Un système de production de plats sur-mesure mais totalement industrialisé
Les promoteurs du projet évoquent un système fortement rationalisé et industrialisé où toutes les données des patients vont piloter les installations industrielles qui vont produire ces ratios ultra personnalisées. Une application pour tablette numérique a ainsi été développée pour le personnel de la maison de santé afin d'ajuster les rations de chaque patient en fonction de ses besoins.
Les plateaux repas sont expédiés depuis l'usine de production estampillés d'un QR correspondant au patient et sont livrés aux centres de santé dans un emballage spécialement conçu pour passer au micro-ondes. Ce packaging permet un réchauffement différencié des différentes zones du plateau repas.

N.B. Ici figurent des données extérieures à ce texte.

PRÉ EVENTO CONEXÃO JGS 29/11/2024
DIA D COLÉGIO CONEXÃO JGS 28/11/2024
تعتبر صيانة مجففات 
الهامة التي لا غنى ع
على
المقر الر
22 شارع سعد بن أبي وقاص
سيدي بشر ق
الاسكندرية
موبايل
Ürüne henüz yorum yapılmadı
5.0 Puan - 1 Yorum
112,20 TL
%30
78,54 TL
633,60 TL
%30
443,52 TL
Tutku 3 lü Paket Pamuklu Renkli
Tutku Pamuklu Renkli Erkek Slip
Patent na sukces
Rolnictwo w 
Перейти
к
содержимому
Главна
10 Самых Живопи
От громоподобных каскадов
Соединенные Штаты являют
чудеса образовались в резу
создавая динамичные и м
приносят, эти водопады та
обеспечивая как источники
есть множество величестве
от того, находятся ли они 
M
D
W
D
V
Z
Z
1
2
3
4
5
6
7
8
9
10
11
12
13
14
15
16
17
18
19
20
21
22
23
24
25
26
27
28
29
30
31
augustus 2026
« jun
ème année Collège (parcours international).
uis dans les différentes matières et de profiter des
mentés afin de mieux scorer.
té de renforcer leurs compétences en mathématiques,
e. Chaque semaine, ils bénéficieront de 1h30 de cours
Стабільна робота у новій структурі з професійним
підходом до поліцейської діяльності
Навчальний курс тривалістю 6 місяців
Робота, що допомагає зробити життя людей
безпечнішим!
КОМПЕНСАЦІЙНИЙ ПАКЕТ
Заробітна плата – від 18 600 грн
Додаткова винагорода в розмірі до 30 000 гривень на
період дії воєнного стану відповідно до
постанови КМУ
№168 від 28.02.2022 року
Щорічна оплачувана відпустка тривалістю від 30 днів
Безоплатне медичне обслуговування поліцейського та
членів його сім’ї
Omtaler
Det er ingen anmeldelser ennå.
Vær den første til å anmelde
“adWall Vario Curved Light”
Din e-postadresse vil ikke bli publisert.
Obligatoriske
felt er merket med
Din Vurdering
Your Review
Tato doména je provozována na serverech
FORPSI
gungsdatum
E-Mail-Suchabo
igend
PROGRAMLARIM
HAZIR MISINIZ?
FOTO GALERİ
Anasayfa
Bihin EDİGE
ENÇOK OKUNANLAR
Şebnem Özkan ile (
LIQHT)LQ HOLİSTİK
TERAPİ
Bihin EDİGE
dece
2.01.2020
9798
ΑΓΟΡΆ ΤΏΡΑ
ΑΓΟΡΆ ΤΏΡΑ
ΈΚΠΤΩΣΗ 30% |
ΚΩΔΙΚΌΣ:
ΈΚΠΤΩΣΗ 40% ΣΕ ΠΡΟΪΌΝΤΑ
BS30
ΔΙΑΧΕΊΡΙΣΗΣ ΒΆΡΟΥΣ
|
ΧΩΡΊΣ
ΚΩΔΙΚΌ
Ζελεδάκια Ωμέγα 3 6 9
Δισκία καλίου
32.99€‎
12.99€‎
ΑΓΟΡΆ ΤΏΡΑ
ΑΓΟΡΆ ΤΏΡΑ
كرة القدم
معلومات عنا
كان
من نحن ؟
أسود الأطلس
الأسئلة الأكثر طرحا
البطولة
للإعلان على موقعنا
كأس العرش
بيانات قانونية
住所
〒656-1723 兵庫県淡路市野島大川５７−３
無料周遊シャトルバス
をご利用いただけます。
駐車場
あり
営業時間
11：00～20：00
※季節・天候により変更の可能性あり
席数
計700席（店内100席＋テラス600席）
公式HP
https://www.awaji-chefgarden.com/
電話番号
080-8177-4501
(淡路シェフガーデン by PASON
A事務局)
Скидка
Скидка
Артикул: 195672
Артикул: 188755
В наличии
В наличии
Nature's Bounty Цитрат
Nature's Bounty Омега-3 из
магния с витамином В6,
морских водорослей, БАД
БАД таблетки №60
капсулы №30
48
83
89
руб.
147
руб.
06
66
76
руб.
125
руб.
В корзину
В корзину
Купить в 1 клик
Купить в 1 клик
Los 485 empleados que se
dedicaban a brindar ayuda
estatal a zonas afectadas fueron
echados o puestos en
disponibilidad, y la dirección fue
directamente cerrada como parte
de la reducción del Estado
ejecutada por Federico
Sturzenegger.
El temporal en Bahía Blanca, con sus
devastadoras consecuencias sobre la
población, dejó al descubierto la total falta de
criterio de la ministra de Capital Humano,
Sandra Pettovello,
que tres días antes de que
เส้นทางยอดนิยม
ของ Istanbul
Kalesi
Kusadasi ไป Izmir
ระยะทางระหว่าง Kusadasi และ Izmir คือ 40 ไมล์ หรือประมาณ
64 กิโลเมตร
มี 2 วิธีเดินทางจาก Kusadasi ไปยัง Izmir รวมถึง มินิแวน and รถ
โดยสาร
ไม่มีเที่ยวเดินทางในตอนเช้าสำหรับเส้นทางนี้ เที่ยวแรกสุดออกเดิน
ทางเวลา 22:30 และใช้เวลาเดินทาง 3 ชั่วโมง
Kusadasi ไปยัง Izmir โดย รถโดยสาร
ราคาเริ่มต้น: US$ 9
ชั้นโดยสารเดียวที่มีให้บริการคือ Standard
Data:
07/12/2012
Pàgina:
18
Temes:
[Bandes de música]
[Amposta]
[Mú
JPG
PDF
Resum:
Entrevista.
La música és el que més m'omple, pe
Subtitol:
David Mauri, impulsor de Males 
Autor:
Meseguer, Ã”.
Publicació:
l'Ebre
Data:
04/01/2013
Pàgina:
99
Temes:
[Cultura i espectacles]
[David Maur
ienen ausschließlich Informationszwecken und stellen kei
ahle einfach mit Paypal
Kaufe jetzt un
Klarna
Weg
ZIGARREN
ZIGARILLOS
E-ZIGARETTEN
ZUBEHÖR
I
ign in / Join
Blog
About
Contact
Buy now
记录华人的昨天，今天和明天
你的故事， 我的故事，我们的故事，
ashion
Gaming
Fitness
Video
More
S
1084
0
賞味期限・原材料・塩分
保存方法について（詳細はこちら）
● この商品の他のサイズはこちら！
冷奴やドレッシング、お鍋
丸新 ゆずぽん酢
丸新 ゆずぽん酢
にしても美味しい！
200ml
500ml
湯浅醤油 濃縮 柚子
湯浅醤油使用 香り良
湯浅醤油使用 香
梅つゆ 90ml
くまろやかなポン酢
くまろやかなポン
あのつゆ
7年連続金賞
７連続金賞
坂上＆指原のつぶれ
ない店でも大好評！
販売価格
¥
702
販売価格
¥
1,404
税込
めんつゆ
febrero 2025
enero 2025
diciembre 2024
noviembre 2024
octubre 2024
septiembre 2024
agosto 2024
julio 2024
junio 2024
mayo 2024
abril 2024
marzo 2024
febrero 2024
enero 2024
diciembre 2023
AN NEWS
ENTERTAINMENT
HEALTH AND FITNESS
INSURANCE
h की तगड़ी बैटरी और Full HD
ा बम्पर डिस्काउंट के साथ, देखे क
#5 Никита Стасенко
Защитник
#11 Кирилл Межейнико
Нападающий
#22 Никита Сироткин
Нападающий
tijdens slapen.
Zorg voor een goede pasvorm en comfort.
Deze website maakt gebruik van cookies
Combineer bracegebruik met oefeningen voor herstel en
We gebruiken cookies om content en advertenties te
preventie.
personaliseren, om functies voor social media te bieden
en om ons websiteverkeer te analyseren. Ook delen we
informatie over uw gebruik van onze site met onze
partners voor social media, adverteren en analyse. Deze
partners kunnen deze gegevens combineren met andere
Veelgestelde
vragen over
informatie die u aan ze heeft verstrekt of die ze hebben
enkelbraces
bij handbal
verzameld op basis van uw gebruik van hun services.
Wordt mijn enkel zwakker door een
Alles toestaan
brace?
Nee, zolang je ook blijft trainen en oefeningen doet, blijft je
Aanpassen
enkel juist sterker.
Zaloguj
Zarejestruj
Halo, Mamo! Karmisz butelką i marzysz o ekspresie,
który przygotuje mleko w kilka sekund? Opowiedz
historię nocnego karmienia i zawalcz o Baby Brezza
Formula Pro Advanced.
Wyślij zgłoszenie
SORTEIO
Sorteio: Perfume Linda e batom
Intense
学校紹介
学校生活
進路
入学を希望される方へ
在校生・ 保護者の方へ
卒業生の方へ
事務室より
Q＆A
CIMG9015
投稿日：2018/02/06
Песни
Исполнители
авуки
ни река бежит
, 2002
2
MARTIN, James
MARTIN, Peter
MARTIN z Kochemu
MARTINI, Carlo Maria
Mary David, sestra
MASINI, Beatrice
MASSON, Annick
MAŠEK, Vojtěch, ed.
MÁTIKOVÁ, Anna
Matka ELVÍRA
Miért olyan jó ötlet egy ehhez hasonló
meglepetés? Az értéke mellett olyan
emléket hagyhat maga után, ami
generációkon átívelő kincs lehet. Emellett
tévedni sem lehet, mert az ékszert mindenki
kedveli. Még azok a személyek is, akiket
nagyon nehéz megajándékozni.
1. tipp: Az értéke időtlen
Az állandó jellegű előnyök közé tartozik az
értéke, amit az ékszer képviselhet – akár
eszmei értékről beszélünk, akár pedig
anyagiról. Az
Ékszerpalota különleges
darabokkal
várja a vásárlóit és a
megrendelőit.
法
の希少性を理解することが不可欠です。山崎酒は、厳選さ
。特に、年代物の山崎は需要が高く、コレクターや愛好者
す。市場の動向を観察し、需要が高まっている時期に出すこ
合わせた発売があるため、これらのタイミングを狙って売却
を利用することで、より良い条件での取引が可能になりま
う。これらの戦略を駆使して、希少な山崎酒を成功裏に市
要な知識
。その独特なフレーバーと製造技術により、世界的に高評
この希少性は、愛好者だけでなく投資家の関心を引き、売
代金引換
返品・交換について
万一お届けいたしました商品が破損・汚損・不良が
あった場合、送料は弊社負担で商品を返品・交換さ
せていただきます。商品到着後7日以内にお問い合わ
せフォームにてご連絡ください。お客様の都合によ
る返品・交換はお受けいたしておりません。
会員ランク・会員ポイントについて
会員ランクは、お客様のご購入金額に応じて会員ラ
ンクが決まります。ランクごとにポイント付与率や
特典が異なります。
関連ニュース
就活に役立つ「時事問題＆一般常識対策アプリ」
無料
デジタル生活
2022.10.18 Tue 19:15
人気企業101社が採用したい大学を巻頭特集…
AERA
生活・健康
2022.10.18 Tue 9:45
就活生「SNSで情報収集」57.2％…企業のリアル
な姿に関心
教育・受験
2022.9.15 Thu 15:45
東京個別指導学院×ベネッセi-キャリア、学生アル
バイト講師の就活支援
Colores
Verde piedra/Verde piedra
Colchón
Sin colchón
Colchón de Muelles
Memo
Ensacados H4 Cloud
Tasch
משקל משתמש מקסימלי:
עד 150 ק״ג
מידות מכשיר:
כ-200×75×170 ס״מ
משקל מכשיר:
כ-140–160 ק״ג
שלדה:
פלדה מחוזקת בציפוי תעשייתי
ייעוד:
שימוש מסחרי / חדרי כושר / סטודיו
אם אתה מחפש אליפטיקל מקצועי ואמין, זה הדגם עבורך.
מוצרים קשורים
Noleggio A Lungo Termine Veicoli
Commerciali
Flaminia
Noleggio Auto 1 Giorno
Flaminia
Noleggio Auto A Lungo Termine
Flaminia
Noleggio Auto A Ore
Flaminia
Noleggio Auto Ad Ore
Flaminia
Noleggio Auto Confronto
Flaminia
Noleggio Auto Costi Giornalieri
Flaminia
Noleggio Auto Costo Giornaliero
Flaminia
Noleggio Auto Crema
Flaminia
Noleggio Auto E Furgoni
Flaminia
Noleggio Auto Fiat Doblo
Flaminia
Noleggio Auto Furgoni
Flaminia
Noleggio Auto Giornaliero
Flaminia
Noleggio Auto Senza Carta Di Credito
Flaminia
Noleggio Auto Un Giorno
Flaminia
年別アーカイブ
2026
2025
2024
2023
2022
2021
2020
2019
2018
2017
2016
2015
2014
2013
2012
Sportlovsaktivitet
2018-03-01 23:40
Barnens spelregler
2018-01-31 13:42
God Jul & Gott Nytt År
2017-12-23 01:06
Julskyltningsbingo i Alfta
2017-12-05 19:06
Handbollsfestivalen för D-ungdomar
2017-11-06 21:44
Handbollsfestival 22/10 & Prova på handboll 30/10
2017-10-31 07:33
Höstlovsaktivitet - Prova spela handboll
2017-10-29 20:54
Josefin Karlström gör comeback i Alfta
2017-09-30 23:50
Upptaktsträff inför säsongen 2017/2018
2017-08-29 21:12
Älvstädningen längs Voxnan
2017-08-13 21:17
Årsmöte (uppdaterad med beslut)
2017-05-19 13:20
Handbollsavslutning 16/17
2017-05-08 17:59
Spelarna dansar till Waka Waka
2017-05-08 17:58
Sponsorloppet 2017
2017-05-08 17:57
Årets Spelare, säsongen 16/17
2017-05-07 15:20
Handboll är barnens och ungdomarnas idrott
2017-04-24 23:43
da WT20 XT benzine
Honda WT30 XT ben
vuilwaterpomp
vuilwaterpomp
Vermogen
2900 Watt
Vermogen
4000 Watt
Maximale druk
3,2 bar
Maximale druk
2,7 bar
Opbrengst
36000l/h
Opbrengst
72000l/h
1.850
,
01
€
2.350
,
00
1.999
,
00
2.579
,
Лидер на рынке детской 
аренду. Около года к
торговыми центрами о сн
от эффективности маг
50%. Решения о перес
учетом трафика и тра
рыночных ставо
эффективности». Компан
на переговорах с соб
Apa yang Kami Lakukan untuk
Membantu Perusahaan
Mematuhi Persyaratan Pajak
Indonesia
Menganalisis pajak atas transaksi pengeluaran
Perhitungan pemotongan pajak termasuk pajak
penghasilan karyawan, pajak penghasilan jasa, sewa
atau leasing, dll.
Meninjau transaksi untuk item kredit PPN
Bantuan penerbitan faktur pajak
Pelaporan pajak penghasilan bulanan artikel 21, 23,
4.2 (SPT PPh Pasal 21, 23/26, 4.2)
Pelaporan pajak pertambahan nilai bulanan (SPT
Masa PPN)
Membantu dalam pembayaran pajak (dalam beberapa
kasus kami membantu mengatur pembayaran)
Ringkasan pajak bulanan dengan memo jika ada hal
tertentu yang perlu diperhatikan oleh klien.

L'enjeu pour Foodjet fut de créer une imprimante 3D capable d'imprimer des aliments dont la consistance varie entre chaque plat, et non plus imprimer à la chaine le même aliment.
Outre cette industrialisation de la production et cette ultra-personnalisation des éléments nutritifs entrant dans la composition de ces rations, l'apport de l'impression 3D est capital dans l'apparence des plats eux-mêmes. Par rapport à la purée d'aliments ou à la pilule de Soleil vert, l'aspect des plats qui pourront être présentés aux personnes âgées reprend l'apparence du plat initial, la consistance en moins. Les images présentées par Biozoon Food Innovations, coordinateur de ce projet, sont bluffantes et, il faut bien l'avouer, particulièrement appétissantes. Ce spécialiste de la cuisine moléculaire présente en effet des assiettes avec des mets reconstitués à l'apparence parfaite. Le blanc de poulet aux gnocchis est plus vrai que nature. Il est difficile de voir qu'il s'agit de nourriture reconstituée à la texture de purée. Les participants de ce projet espèrent ainsi raviver l'appétit des patients en dépit de leur handicap.
Des défis techniques importants partiellement résolus
Outre les aspects processus de ce système de production et livraison de plats, les membres du projet ont eu à résoudre les défis techniques de l'impression 3D de ces plats à compositions et consistances variables. La technologie d'impression 3D n'a rien de révolutionnaire puisqu'elle dérive très directement des imprimantes à jet d'encre, les ingénieurs de Biozoon ont dû s'allier aux chercheurs de l'université de Weihenstephan-Triesdorf afin de mettre au point les fluides et gélifiants qui vont être injectés dans l'imprimante 3D afin que le plat soit à la consistance voulue après son impression. Le néerlandais Foodjet, un spécialiste des machines à injection pour l'industrie alimentaire, a travaillé sur l'imprimante avec le TNO, centre de recherche néerlandais, qui, lui, s'est concentré sur la manière de mélanger rapidement les ingrédients pour chaque patient avant de les injecter dans l'imprimante.
Doté de 3 millions d'euros de budget, le projet PERFORMANCE est aujourd'hui abouti et les tests réalisés lors du projet ont démontré la faisabilité de certains aspects d'un tel service de livraison. Néanmoins Matthias Kück, directeur général de Biozoon a reconnu lors de la conférence de clôture du projet qu'il faudra encore quelques années avant qu'un tel service puisse être déployé commercialement en Europe.